Dicen que el moribundo ve correr en rápidas secuencias los pasajes de su
biografía. Yo, en cambio, juro que repasé de manera simultánea los mil y un
duelos que he visto, leído o escuchado a lo largo de mi vida.
Me vino a
la memoria David contra Goliat, en el duelo más rápido que registra la historia
(menos de dos segundos que dura la piedra lanzada de la honda del muchacho a la
frente del gigante). Celebré la elegante solución de Julio César a la propuesta
del general del ejército enemigo de batirse a duelo para ahorrarse la sangre de
miles de soldados: “con gusto” le respondió Julio César “tenga la amabilidad de
elegir usted a cualquiera de mis gladiadores”.
Evoqué al
pacifista Víctor Hugo que tras ser conminado a un duelo, llegó a la cita con
una sombrilla rosa, en señal de protesta pública. Recordé a aquellos dos
tenientes del mismo regimiento del célebre cuento de Joseph Conrad que solían
luchar entre ellos en los intervalos de una batalla y otra, por el amor de una
mujer que acaso ya habían olvidado ambos.
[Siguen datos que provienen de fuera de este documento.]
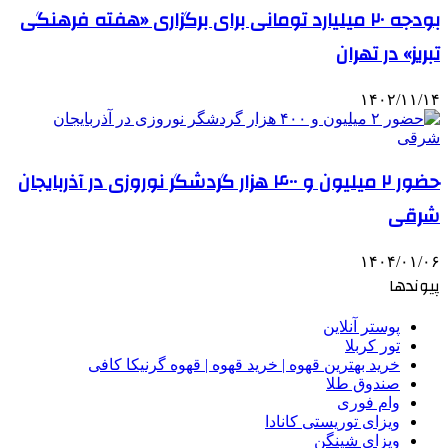
بودجه ۲۰ میلیارد تومانی برای برگزاری «هفته فرهنگی
تبریز» در تهران
۱۴۰۲/۱۱/۱۴
حضور ۲ میلیون و ۴۰۰ هزار گردشگر نوروزی در آذربایجان
شرقی
۱۴۰۴/۰۱/۰۶
پیوندها
پوستر آنلاین
تور کربلا
خرید بهترین قهوه | خرید قهوه | قهوه گرنیکا کافی
صندوق طلا
وام فوری
ویزای توریستی کانادا
ویزای شینگن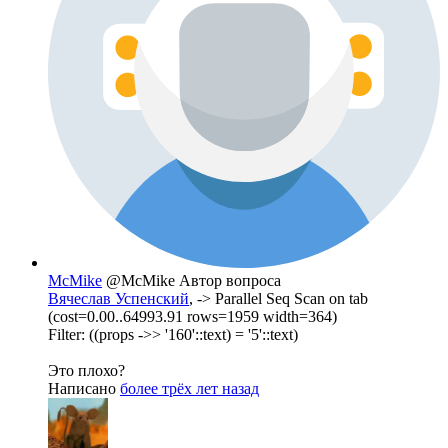
McMike
@McMike
Автор вопроса
Вячеслав Успенский
, -> Parallel Seq Scan on tab
(cost=0.00..64993.91 rows=1959 width=364)
Filter: ((props ->> '160'::text) = '5'::text)
Это плохо?
Написано
более трёх лет назад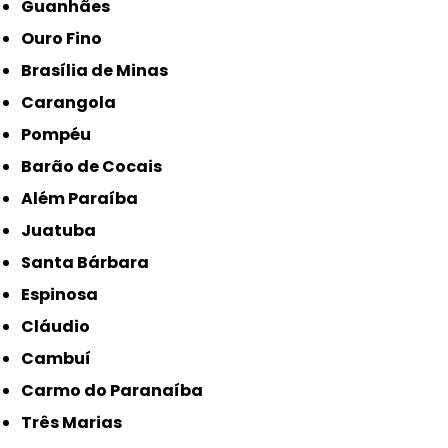
Guanhães
Ouro Fino
Brasília de Minas
Carangola
Pompéu
Barão de Cocais
Além Paraíba
Juatuba
Santa Bárbara
Espinosa
Cláudio
Cambuí
Carmo do Paranaíba
Três Marias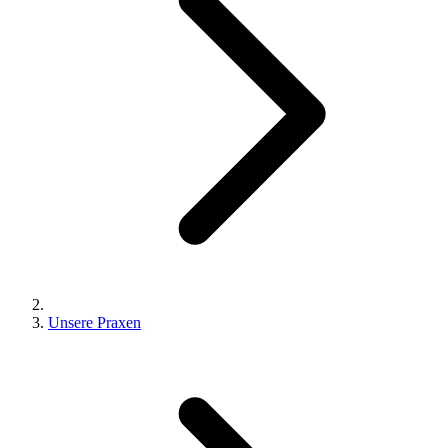
Unsere Praxen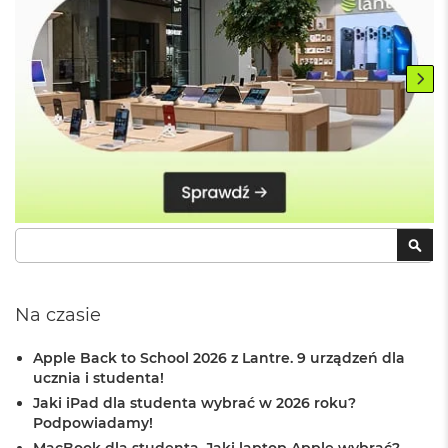
M
a
c
B
o
o
k
A
i
r
5
1
2
Szukaj
SZU
G
B
M
Na czasie
a
c
Apple Back to School 2026 z Lantre. 9 urządzeń dla
B
o
ucznia i studenta!
o
Jaki iPad dla studenta wybrać w 2026 roku?
k
Podpowiadamy!
A
MacBook dla studenta. Jaki laptop Apple wybrać?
Rememoré el duelo innombrable donde
murió el hermano de Justo Sierra, por la bala de una pistola que empuñó el
abuelo de Octavio Paz.
Reviví
aquel western donde se enfrentan cara a cara Joseph Cotten y Gregory Peck, en
“Duelo al Sol”. Sin omitir aquel pleito entre tres forajidos, que acabaría a la
manera clásica de enfrentamiento entre dos: Clint Eastwood y Lee Van Cleef.
Rendí
homenaje a García Márquez por aquel duelo vengativo que suscitó entre Jorge
Martínez de Hoyos y Enrique Rocha justo al final del guión que escribió para la
película mexicana “Tiempo de Morir”. Y por supuesto alabé el cobarde acierto
del escritor Mark Twain que para no batirse a duelo con el dueño de un
periódico rival, corrió la mentira de que tenía la destreza de una puntería sin
igual.
Tan ilustre
retahíla de remembranzas de duelos históricos e imaginarios los cortó de cuajo
mi amigo que se bajó del carro y encaró a mi oponente. Se cuadró ante el
energúmeno de la palanca de fierro y recibió en plena boca un trancazo que lo
depositó en el suelo, justo al lado del trailero noqueado.
Ahí quedó
el incidente. Ambos duelistas recogimos a nuestros respectivos camaradas y nos
despedimos caballerosamente con unas mentadas de madre que saben a gloria
cuando uno las profiere con fe. Por supuesto, tuve que llevar a mi amigo a una
clínica. Le pagué las seis puntadas del labio reventado. Le dije que no me
interesa tener amigos heroicos y menos amigos difuntos y que para salvar el
pellejo me basto yo mismo y mis pies, sin necesidad de escudos humanos.
“¿Encima me
reclamas después de salvarte la vida?” protestó mi amigo y días más tarde tuve
que confesarle cómo en ese justo instante, en la clínica donde lo atendieron,
la memoria me volvió a jugar una mala pasada, repasando simultáneamente otras
imágenes históricas, cinéfilas y literarias. “¿De personajes que honran el alto
valor de la amistad?” me preguntó mi amigo, y yo le respondí sinceramente: “no,
de personajes que tienen el mal hábito de aventarse a lo pendejo”.